= Material shown =
*** Begin section ***
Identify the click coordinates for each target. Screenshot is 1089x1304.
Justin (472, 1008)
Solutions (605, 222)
*** End section ***
*** Begin section ***
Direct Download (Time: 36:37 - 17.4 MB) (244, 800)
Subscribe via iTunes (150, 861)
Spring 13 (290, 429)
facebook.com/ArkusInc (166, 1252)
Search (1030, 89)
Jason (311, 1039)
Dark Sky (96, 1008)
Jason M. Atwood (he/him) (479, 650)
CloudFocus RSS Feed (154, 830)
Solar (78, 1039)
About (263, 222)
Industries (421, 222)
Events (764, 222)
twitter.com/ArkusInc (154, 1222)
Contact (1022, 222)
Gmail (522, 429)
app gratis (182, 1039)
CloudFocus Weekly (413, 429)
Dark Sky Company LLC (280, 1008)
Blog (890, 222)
*** End section ***
From the material above, retype precisely the lines between the line holding "Identify the click" and the line holding "Solutions (605, 222)", inclusive, and nothing beyond them.

Identify the click coordinates for each target. Screenshot is 1089x1304.
Justin (472, 1008)
Solutions (605, 222)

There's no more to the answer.